Techniken zur Störminderung in Stromversorgungen Störarme Schaltnetzteile

Fairchild
Fairchild

Für Test- und Messanwendungen müssen Stromversorgungen äußerst störarm arbeiten, um die Messsignale nicht zu verfälschen. Werden solche Geräte am Stromnetz betrieben, sind noch immer Linearregler die erste Wahl, jedoch verursachen sie hohe Verlustleistungen. Es ist aber auch möglich, Schaltregler so zu optimieren, dass sie Versorgungsspannungen mit extrem niedrigem Rauschen über ein breites Frequenzband hinweg erzeugen

Die breite Verfügbarkeit vieler, teils sehr empfindlicher Sensoren für viele Messaufgaben führt zu einer großen Verbreitung von elektronischer Sensorik - bis hin zu selbst-konfigurierenden Sensor-Netzwerken. Darüber hinaus hat sich die analoge Schaltungstechnik ebenfalls weiterentwickelt, so dass heute äußerst empfindliche Messinstrumente gebaut werden können, die extreme Auflösungen bieten. All dies benötigt jedoch Stromversorgungen wie die nachfolgend vorgestellte, wobei diese netzgespeist ist. Einige der sekundärseitigen Techniken lassen sich beispielsweise auch auf Batteriespeisung anwenden, ist doch eine Batterie zwar meist niederohmig und rauscharm, aber eben nicht rauschfrei.

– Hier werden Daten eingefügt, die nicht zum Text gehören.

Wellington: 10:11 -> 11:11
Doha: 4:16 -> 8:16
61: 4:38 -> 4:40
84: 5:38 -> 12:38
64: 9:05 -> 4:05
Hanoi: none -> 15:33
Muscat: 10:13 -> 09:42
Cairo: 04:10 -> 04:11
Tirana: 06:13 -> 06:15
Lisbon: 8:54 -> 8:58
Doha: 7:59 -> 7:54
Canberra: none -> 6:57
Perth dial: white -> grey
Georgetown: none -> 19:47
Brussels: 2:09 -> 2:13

In der Messtechnik gelten hohe Anforderungen, denn die Störsignale der Stromversorgung dürfen keinesfalls die Messsignale verfälschen. Nachfolgend wird daher zwischen drei Arten von Störsignalen unterschieden:

  • Netzstörungen: Impulse jedweder Frequenz, die durch nicht-ohmsche Verbraucher erzeugt werden und andere Geräte stören können.
  • Stromversorgungs-Störungen: Störsignale, die durch das Netzteil selbst erzeugt werden.
  • Laststörungen: Störsignale, die auf der Ausgangsspannung durch die zu versorgende Last selbst hervorgerufen werden.

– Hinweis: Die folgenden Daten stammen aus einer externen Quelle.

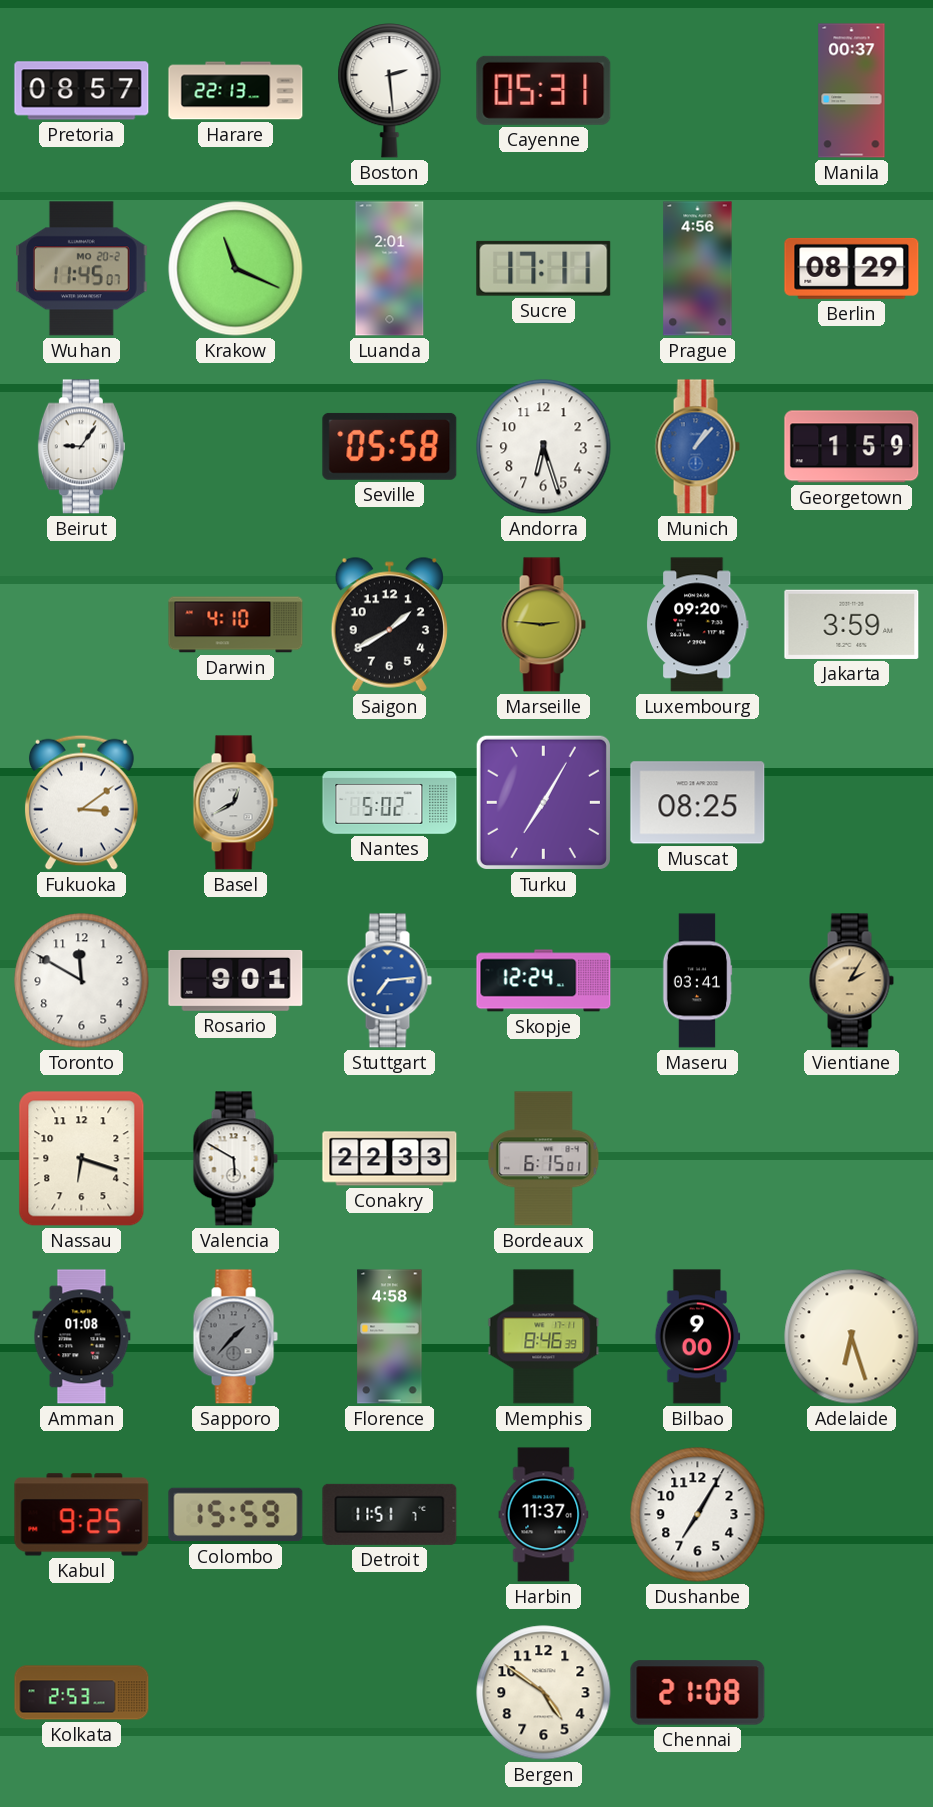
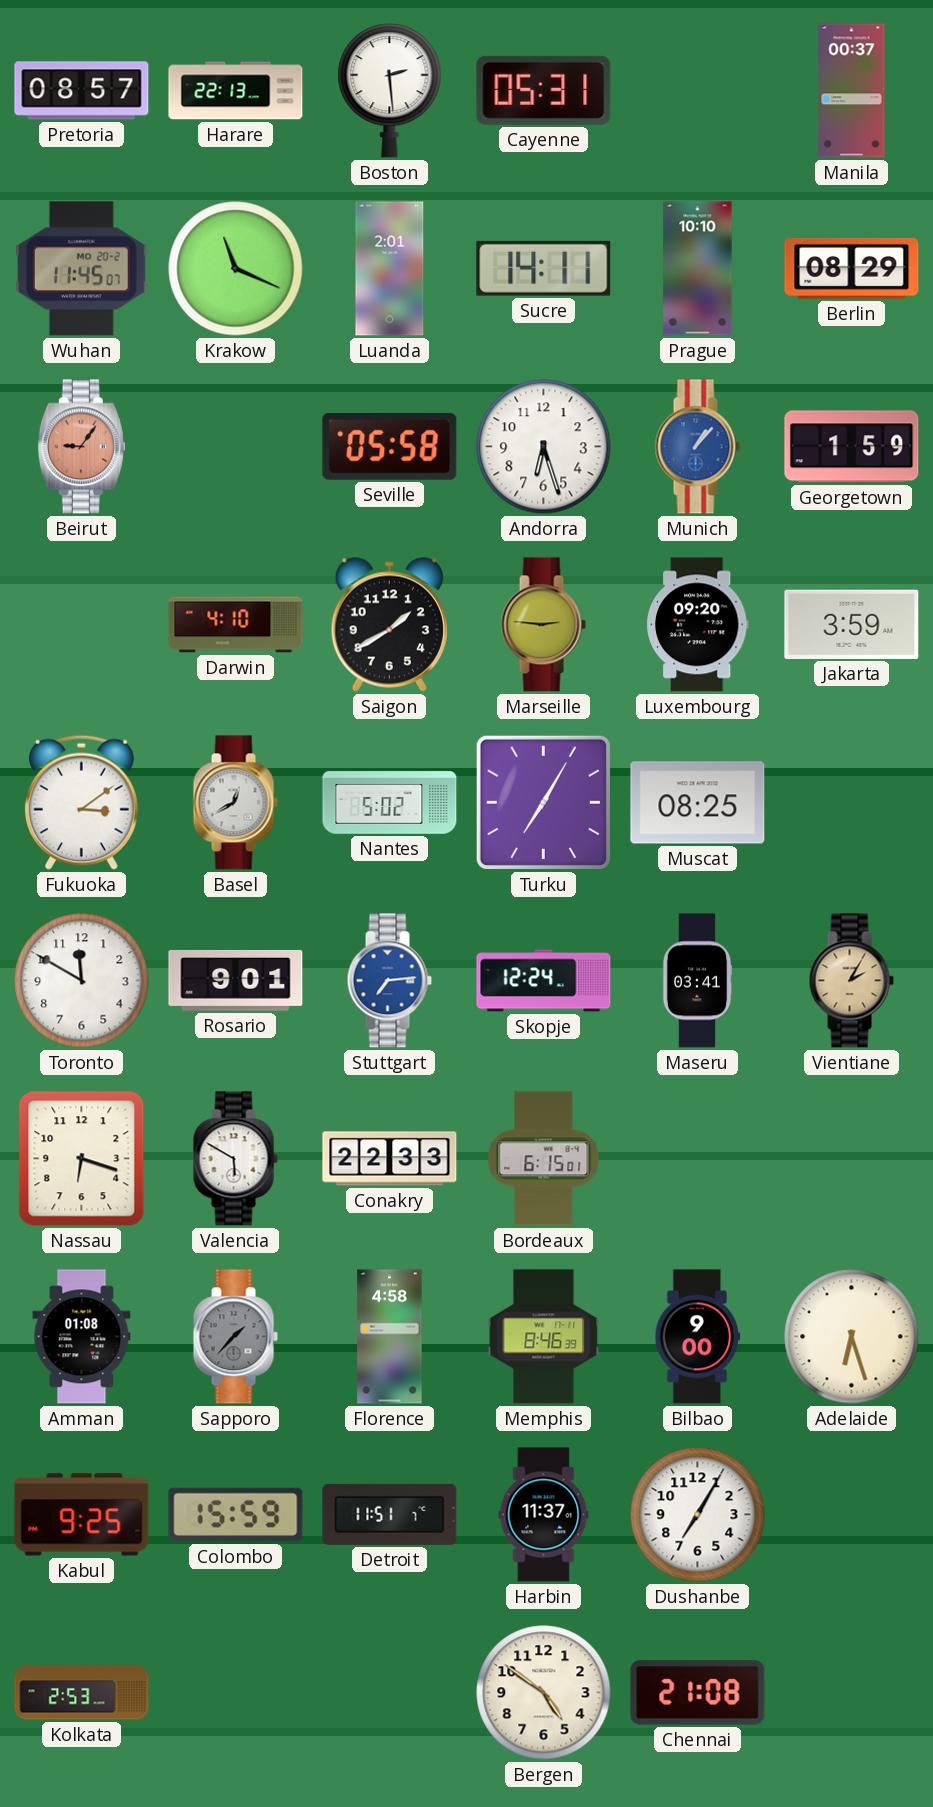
Sucre: 17:11 -> 14:11
Prague: 4:56 -> 10:10
Beirut dial: white -> salmon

Unabhängig vom Mechanismus der Erzeugung der Störsignale ist es notwendig, diese dort zu messen, wo sie am meisten stören – direkt an der Last beziehungsweise am Ausgang der Stromversorgung. Für die Messung eignet sich eine elektronische Last, die gleichzeitig in der Lage ist, die Wechselspannungsanteile am Ausgang breitbandig abzugreifen und für weitere Messungen beispielsweise für einen Spektrumanalysator zur Verfügung zu stellen. Das Prinzip dieser Messung ist in Bild 1 dargestellt.

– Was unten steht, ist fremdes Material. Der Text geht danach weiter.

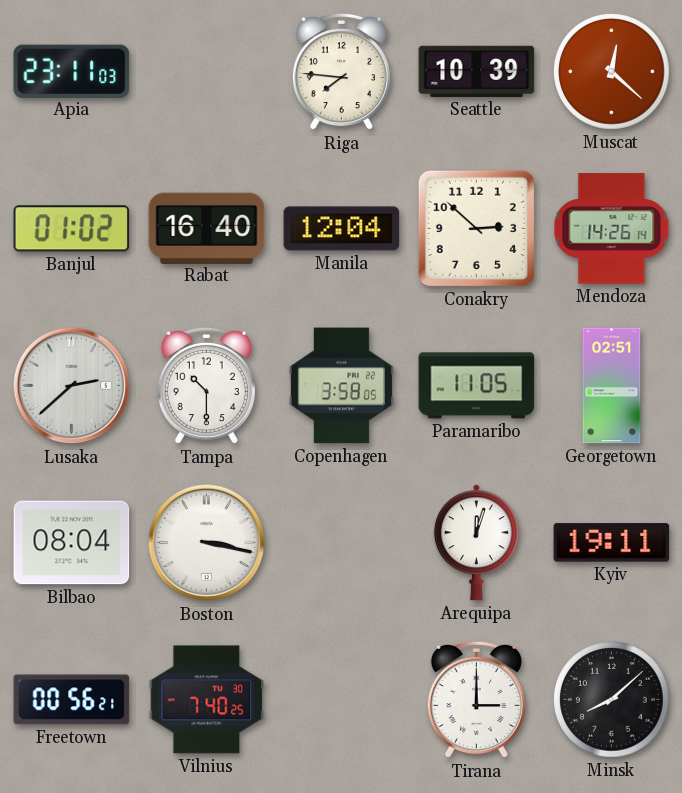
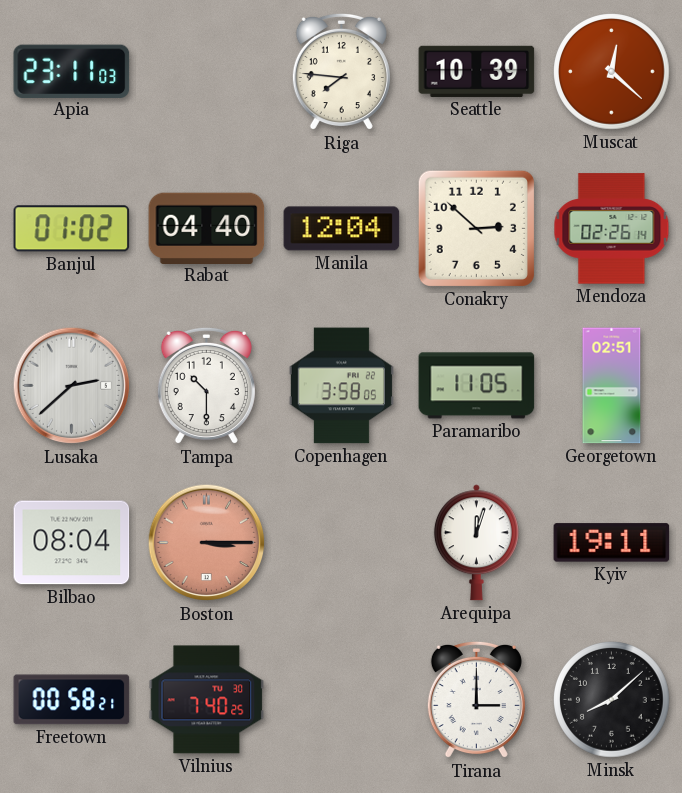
Rabat: 16:40 -> 04:40
Mendoza: 14:26 -> 02:26
Boston: 3:17 -> 3:15
Boston dial: white -> salmon
Freetown: 00:56 -> 00:58
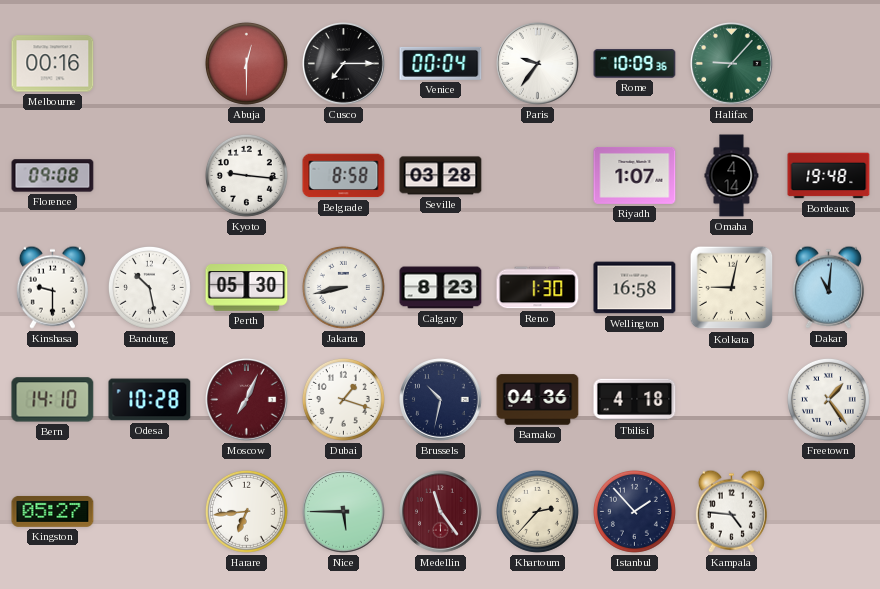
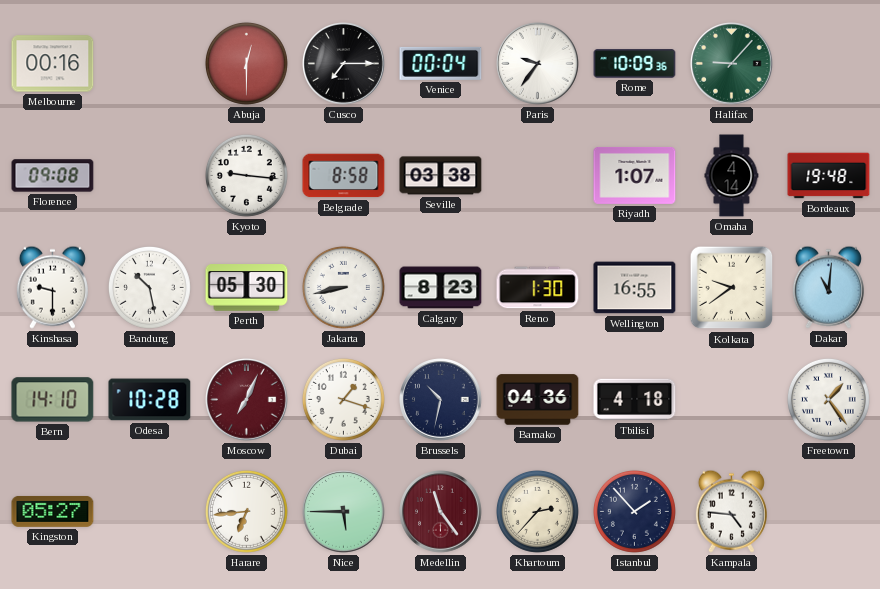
Seville: 03:28 -> 03:38
Wellington: 16:58 -> 16:55
Kolkata: 9:02 -> 9:39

Für die Messungen wurde die Stromversorgung über eine Netznachbildung (Line Impedance Stabilizer Network, LISN) betrieben, um definierte Impedanzwerte am Eingang zu erzielen und Störsignale vom Stromnetz zu dämpfen. Mittels eines Spektrumanalysators lassen sich die Störsignale am Ausgang viel genauer untersuchen als mit einer simplen Messung der Spannungswelligkeit.

Die Einkopplung einer Störspannung vom Netzeingang in das Messsignal (Ausgangsspannung) wird über den Versorgungsspannungsdurchgriff (Power Supply Rejection Ratio, PSRR) beschrieben – ein von Operationsverstärker-Datenblättern her bekannter Parameter. Dieser Parameter bechreibt z.B., dass eine Störspannung von 10 mV auf der Betriebsspannung und einem PSRR von –70 dB zu einem Störsignal am Ausgang führt von U = 10 mV × (–70 dB) = –107,8 dBu, was zunächst schon recht gut klingt. Bei einem Analog/Digital-Umsetzer (ADU), dessen Signal-Rauschabstand (Signal-to-Noise-Ratio, SNR) anderweitig nicht verschlechtert wird, entspricht dies einer Auflösung von 18 bit. In einem hochpräzisen Messsystem mit 24 bit Auflösung wären 6 bit ohne Nutzen. Hier dürfte auf der Versorgungsspannung höchstens noch eine Rauschspannung von 145 µV toleriert werden.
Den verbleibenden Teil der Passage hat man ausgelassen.